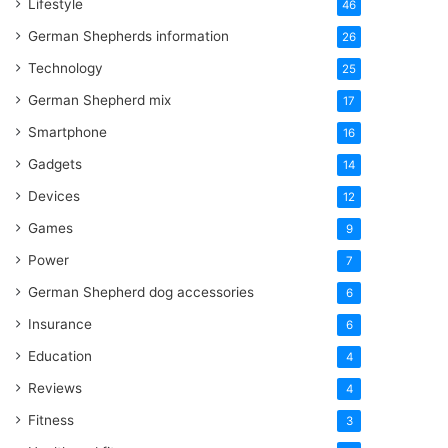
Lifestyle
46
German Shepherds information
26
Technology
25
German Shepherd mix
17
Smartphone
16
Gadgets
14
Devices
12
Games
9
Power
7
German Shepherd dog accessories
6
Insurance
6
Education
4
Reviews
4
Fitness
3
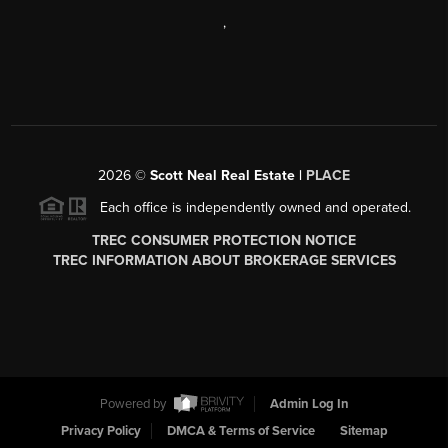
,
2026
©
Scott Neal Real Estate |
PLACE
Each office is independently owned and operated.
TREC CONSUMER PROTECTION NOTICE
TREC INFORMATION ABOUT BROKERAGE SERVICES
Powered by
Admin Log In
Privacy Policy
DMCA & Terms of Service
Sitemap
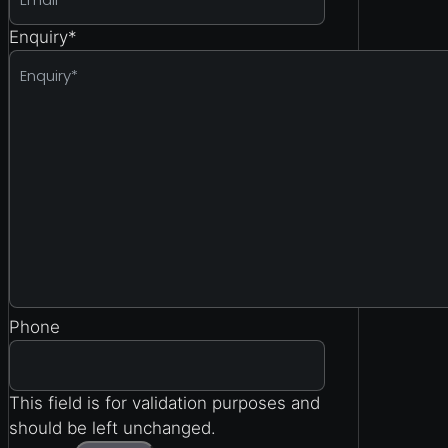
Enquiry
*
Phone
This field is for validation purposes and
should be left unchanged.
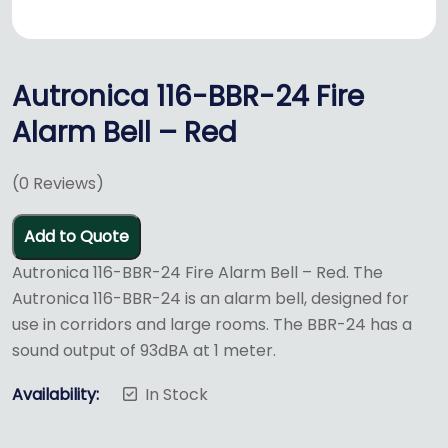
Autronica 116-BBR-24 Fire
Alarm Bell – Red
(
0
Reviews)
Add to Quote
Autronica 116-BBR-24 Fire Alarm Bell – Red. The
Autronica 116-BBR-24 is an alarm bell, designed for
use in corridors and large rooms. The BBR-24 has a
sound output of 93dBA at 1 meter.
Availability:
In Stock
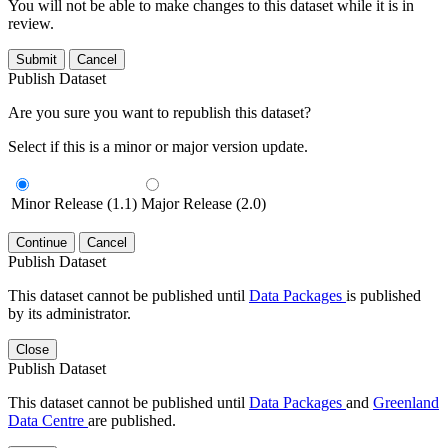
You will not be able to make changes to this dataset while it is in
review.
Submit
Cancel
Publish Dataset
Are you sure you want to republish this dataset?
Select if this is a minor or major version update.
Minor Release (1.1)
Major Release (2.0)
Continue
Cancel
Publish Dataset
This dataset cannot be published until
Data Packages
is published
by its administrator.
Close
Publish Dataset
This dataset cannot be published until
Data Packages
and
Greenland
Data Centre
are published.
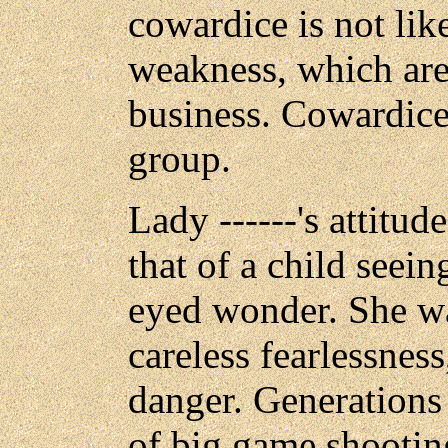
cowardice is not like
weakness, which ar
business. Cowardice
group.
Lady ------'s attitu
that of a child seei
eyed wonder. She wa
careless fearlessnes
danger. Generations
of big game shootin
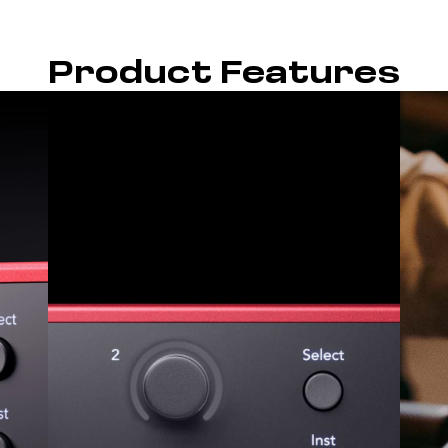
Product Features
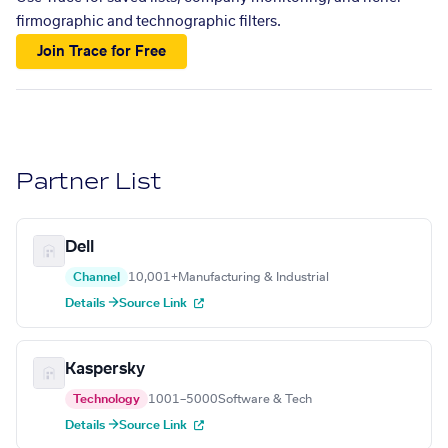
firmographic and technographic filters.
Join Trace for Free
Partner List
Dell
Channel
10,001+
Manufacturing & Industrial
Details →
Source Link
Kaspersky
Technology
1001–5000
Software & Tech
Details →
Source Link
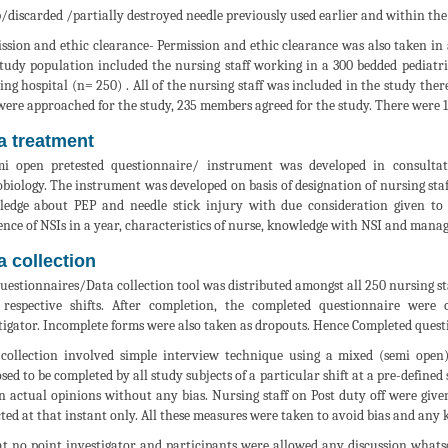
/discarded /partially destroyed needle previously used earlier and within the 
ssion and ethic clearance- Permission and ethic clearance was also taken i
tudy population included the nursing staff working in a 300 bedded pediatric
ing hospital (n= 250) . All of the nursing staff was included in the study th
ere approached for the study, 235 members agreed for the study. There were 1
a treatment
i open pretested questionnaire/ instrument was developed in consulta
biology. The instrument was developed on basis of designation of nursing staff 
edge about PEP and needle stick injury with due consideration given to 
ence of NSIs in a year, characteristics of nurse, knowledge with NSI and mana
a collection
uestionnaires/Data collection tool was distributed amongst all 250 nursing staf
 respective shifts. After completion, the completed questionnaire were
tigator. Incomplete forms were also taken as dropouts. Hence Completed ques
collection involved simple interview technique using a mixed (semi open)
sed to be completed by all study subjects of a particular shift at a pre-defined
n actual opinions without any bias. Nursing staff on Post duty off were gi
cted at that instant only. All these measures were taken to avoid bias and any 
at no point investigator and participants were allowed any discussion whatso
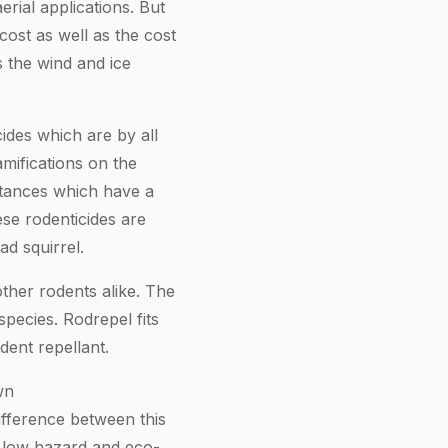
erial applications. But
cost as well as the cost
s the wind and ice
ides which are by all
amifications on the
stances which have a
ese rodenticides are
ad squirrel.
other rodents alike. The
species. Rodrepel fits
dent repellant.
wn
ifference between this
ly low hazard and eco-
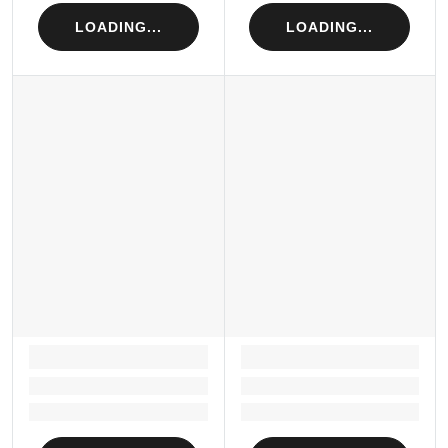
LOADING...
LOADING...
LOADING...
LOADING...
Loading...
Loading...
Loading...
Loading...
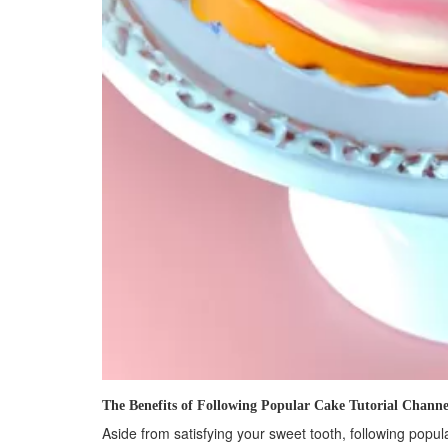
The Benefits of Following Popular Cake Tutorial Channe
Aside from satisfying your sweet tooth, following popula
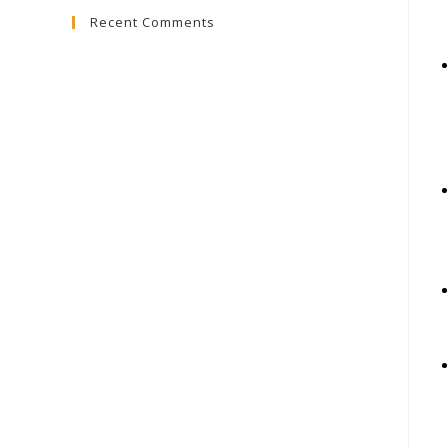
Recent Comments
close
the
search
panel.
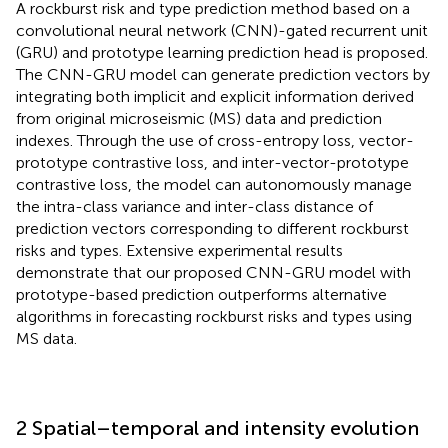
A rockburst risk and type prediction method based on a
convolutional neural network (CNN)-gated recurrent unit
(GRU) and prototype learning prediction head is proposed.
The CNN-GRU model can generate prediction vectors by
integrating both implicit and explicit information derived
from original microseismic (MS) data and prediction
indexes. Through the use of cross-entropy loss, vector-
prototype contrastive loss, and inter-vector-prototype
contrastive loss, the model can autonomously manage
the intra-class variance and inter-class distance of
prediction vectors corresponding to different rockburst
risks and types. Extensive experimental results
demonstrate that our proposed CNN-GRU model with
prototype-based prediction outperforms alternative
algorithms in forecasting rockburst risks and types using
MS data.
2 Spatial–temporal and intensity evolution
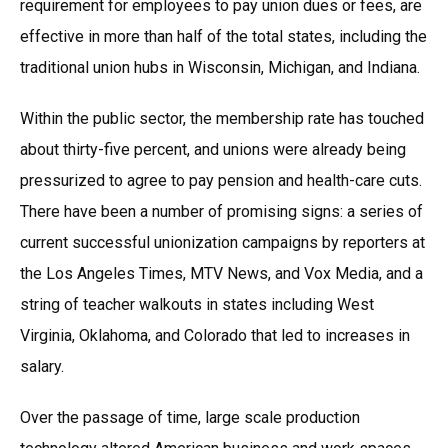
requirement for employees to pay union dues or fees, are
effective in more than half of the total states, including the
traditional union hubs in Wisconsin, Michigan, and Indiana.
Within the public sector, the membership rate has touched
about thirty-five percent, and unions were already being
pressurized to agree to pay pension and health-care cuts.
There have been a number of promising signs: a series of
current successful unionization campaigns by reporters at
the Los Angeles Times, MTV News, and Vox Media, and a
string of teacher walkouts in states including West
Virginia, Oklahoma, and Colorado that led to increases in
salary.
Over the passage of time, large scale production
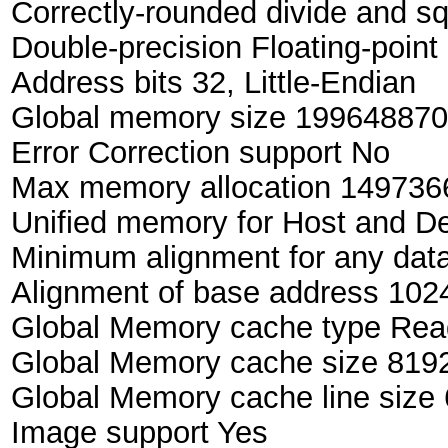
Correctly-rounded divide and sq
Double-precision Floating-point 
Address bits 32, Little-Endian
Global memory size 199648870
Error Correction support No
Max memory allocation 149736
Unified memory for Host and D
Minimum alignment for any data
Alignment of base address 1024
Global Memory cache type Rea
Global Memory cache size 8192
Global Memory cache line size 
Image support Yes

☆ ☆ ☆ ☆ ☆

**PROBLEM**
Reproduce each line of the material containing the word "study".

**ANSWER FOR THE TASK**
ing hospital (n= 250) . All of the nursing staff was included in the study th
ere approached for the study, 235 members agreed for the study. There were 1
sed to be completed by all study subjects of a particular shift at a pre-defined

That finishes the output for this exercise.